Juzgar presupone situarse a distancia de lo que queremos entender, en una posición de neta superioridad, dueño de una verdad que hace de metro o medida de la conducta de los otros. El que juzga se siente poseído por una verdad de la que el otro está huérfano. Está, por así decirlo, en una posición meta, de inevitable superioridad moral.
Para no juzgar, para conocer de cierto lo que las cosas son, hemos de renunciar a lo que creemos que deberían ser y practicar, de este modo, una suerte de epokhé moral. Quedarnos en lo que se nos presenta y no en lo que debería sernos presentado.
Quien juzga no entiende, sino que sólo señala. Frente a los hechos y su explicación, el juez interpone una mecánica moral, reduccionista, como si al hacerlo debiera reducir la rica complejidad humana a una ecuación donde x e y fueran términos intercambiables, válidos para cualquiera que fuera x y cualquiera que fuera y. En el juicio yo digo, implícitamente, que soy mejor que tú y que tengo una verdad que me permite hacer tal aserto con total seguridad y aplomo.

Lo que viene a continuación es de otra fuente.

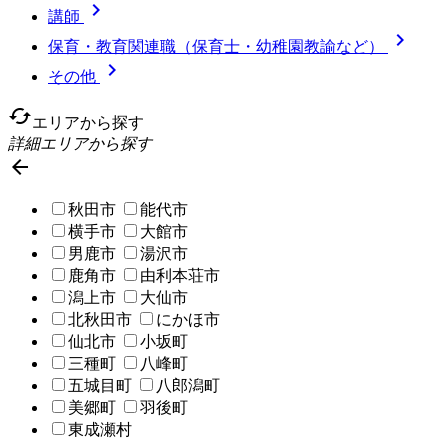

講師

保育・教育関連職（保育士・幼稚園教諭など）

その他
cached
エリアから探す
詳細エリアから探す

秋田市
能代市
横手市
大館市
男鹿市
湯沢市
鹿角市
由利本荘市
潟上市
大仙市
北秋田市
にかほ市
仙北市
小坂町
三種町
八峰町
五城目町
八郎潟町
美郷町
羽後町
東成瀬村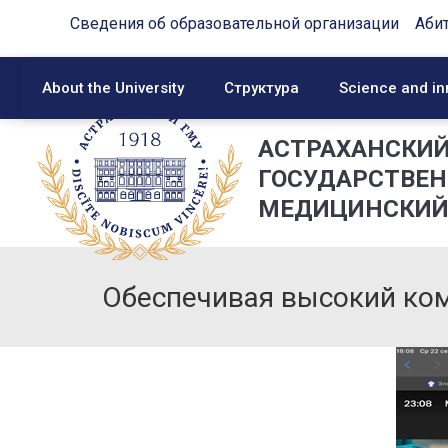
Сведения об образовательной организации
Аби
About the University
Структура
Science and in
АСТРАХАНСКИ
ГОСУДАРСТВЕ
МЕДИЦИНСКИЙ
Обеспечивая высокий ко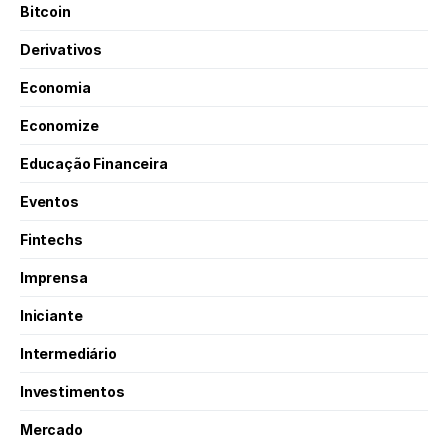
Bitcoin
Derivativos
Economia
Economize
Educação Financeira
Eventos
Fintechs
Imprensa
Iniciante
Intermediário
Investimentos
Mercado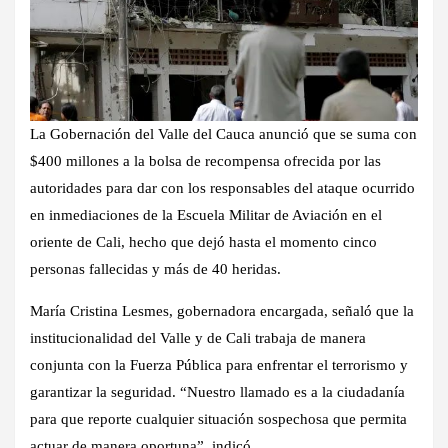
La Gobernación del Valle del Cauca anunció que se suma con
$400 millones a la bolsa de recompensa ofrecida por las
autoridades para dar con los responsables del ataque ocurrido
en inmediaciones de la Escuela Militar de Aviación en el
oriente de Cali, hecho que dejó hasta el momento cinco
personas fallecidas y más de 40 heridas.
María Cristina Lesmes, gobernadora encargada, señaló que la
institucionalidad del Valle y de Cali trabaja de manera
conjunta con la Fuerza Pública para enfrentar el terrorismo y
garantizar la seguridad. “Nuestro llamado es a la ciudadanía
para que reporte cualquier situación sospechosa que permita
actuar de manera oportuna”, indicó.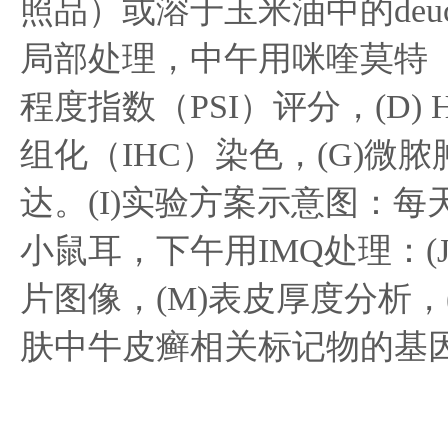
照品）或溶于玉米油中的deucrava
局部处理，中午用咪喹莫特（I
程度指数（PSI）评分，(D) H
组化（IHC）染色，(G)微
达。(I)实验方案示意图：每天
小鼠耳，下午用IMQ处理：(J)
片图像，(M)表皮厚度分析，(N
肤中牛皮癣相关标记物的基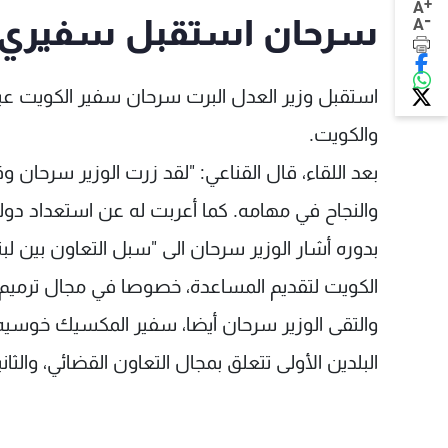
+
A
-
سرحان استقبل سفيري 
A
استقبل وزير العدل البرت سرحان سفير الكويت عبد 
والكويت.
بعد اللقاء، قال القناعي: "لقد زرت الوزير سرحان و
والنجاح في مهامه. كما أعربت له عن استعداد دولة 
بدوره أشار الوزير سرحان الى "سبل التعاون بين ل
الكويت لتقديم المساعدة، خصوصا في مجال ترميم ق
والتقى الوزير سرحان أيضا، سفير المكسيك خوسيه مد
البلدين الأولى تتعلق بمجال التعاون القضائي، والثان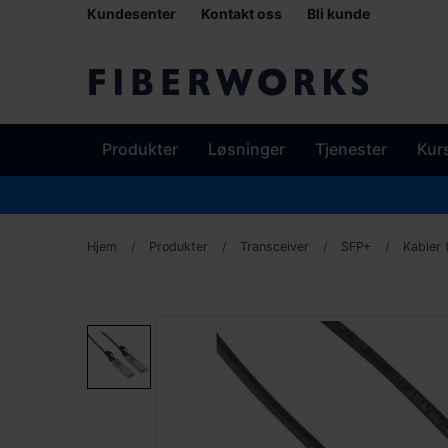
Kundesenter
Kontakt oss
Bli kunde
Produkter
Løsninger
Tjenester
Kur
Hjem
Produkter
Transceiver
SFP+
Kabler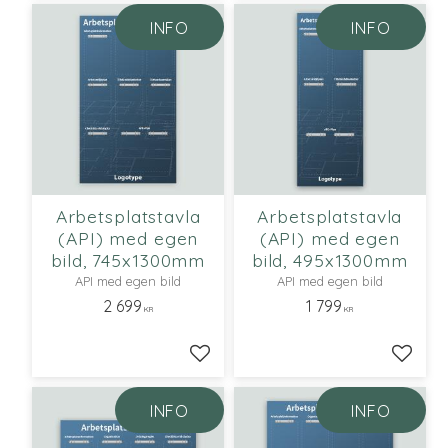
INFO
INFO
Arbetsplatstavla
Arbetsplatstavla
(API) med egen
(API) med egen
bild, 745x1300mm
bild, 495x1300mm
API med egen bild
API med egen bild
2 699
1 799
KR
KR
Lägg till i favoriter
Lägg ti
INFO
INFO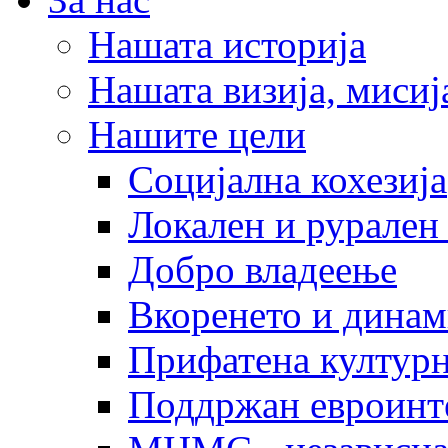
Нашата историја
Нашата визија, мисија
Нашите цели
Социјална кохезија
Локален и рурален 
Добро владеење
Вкоренето и динам
Прифатена културн
Поддржан евроинт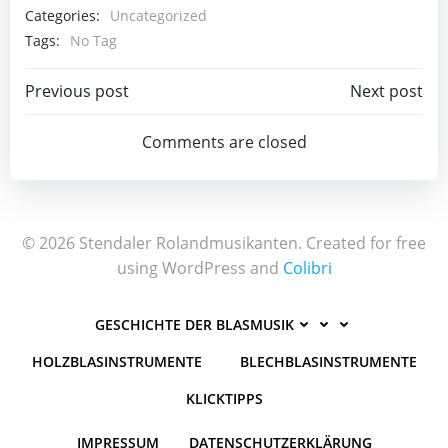
Categories:
Uncategorized
Tags:
No Tag
Post
Post
Previous post
Next post
navigation
navigation
Comments are closed
© 2026 Stendaler Rolandmusikanten. Created for free
using WordPress and
Colibri
GESCHICHTE DER BLASMUSIK
HOLZBLASINSTRUMENTE
BLECHBLASINSTRUMENTE
KLICKTIPPS
IMPRESSUM
DATENSCHUTZERKLÄRUNG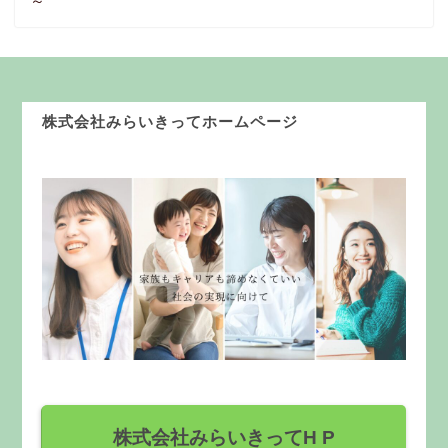
～
株式会社みらいきってホームページ
株式会社みらいきってH P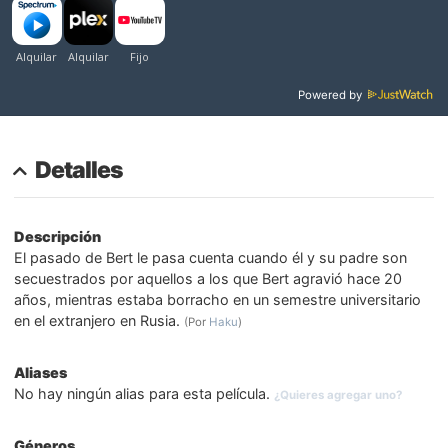
Powered by
Detalles
Descripción
El pasado de Bert le pasa cuenta cuando él y su padre son
secuestrados por aquellos a los que Bert agravió hace 20
años, mientras estaba borracho en un semestre universitario
en el extranjero en Rusia.
(Por
Haku
)
Aliases
No hay ningún alias para esta película.
¿Quieres agregar uno?
Géneros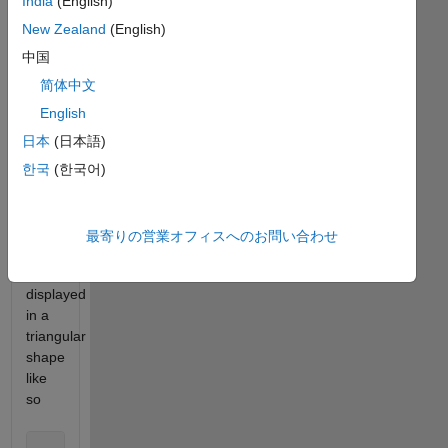
India
(English)
successive
integers.
New Zealand
(English)
So 6
中国
is a
简体中文
triangle
number
English
because
日本
(日本語)
한국
(한국어)
 6 = 1 + 2 + 3
which
最寄りの営業オフィスへのお問い合わせ
can
be
displayed
in a
triangular
shape
like
so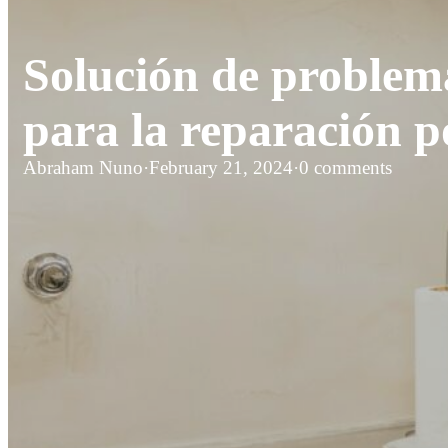
Solución de problem
para la reparación p
Abraham Nuno
·
February 21, 2024
·
0 comments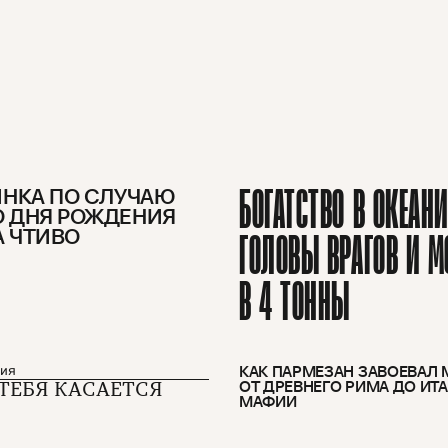
БОГАТСТВО В ОКЕАНИ
ИНКА ПО СЛУЧАЮ
О ДНЯ РОЖДЕНИЯ
А ЧТИВО
ГОЛОВЫ ВРАГОВ И 
В 4 ТОННЫ
М
Рекламодателям
ния
КАК ПАРМЕЗАН ЗАВОЕВАЛ 
ОТ ДРЕВНЕГО РИМА ДО ИТ
 ТЕБЯ КАСАЕТСЯ
МАФИИ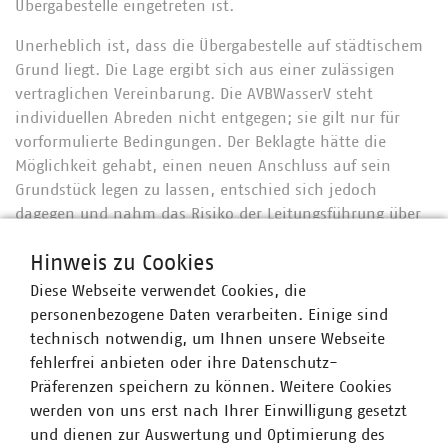
Übergabestelle eingetreten ist.
Unerheblich ist, dass die Übergabestelle auf städtischem
Grund liegt. Die Lage ergibt sich aus einer zulässigen
vertraglichen Vereinbarung. Die AVBWasserV steht
individuellen Abreden nicht entgegen; sie gilt nur für
vorformulierte Bedingungen. Der Beklagte hätte die
Möglichkeit gehabt, einen neuen Anschluss auf sein
Grundstück legen zu lassen, entschied sich jedoch
dagegen und nahm das Risiko der Leitungsführung über
fremden Grund in Kauf. Auch spätere Abstimmungen –
Hinweis zu Cookies
etwa 2004 – bestätigten, dass beide Seiten an der
bestehenden technischen Struktur festhalten wollten.
Diese Webseite verwendet Cookies, die
personenbezogene Daten verarbeiten. Einige sind
Da weder eine Pflicht zur Neuverlegung besteht noch ein
technisch notwendig, um Ihnen unsere Webseite
Grund für eine „normative Korrektur“ der
fehlerfrei anbieten oder ihre Datenschutz-
Verantwortungsgrenze, bleibt es bei der technischen
Präferenzen speichern zu können. Weitere Cookies
Übergabestelle. Der Beklagte schuldet daher die gesamte
werden von uns erst nach Ihrer Einwilligung gesetzt
gemessene Wassermenge, selbst wenn ein Teil davon
und dienen zur Auswertung und Optimierung des
aufgrund eines Rohrbruchs vor seinem Grundstück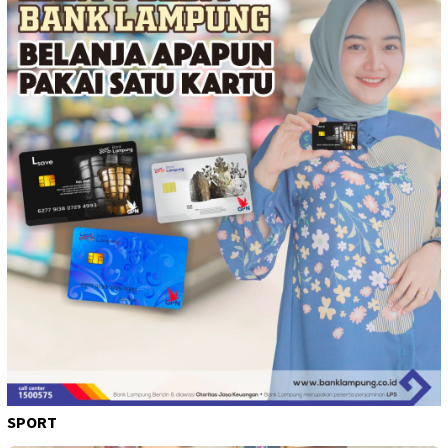
SPORT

Juzgar pone distancia e impone un sesgo inevitable, amputando de raíz la necesaria perspicacia que debemos tener para conocer a nuestro prójimo y podernos acercar al enigma y jeroglífico en que su vida consiste. El juicio revela una insuperable falta de amor hacia lo que se juzga.
Lo que necesitamos para abordar la vida de los demás, es sentir esa exaltación que nace del contacto con la existencia de los otros. Una entusiasta curiosidad, una formidable incitación, un estremecimiento. La generosidad para poner en suspenso el interés propio y colocarlo en la tarea de descifrar el enigma que es siempre la vida extranjera del otro. Esfuerzo amoroso, sin duda, o amable generosidad. Por decirlo con una sola expresión: curiosidad genuina. Sin ella, hablar de biografía sería, cuando menos, un dislate.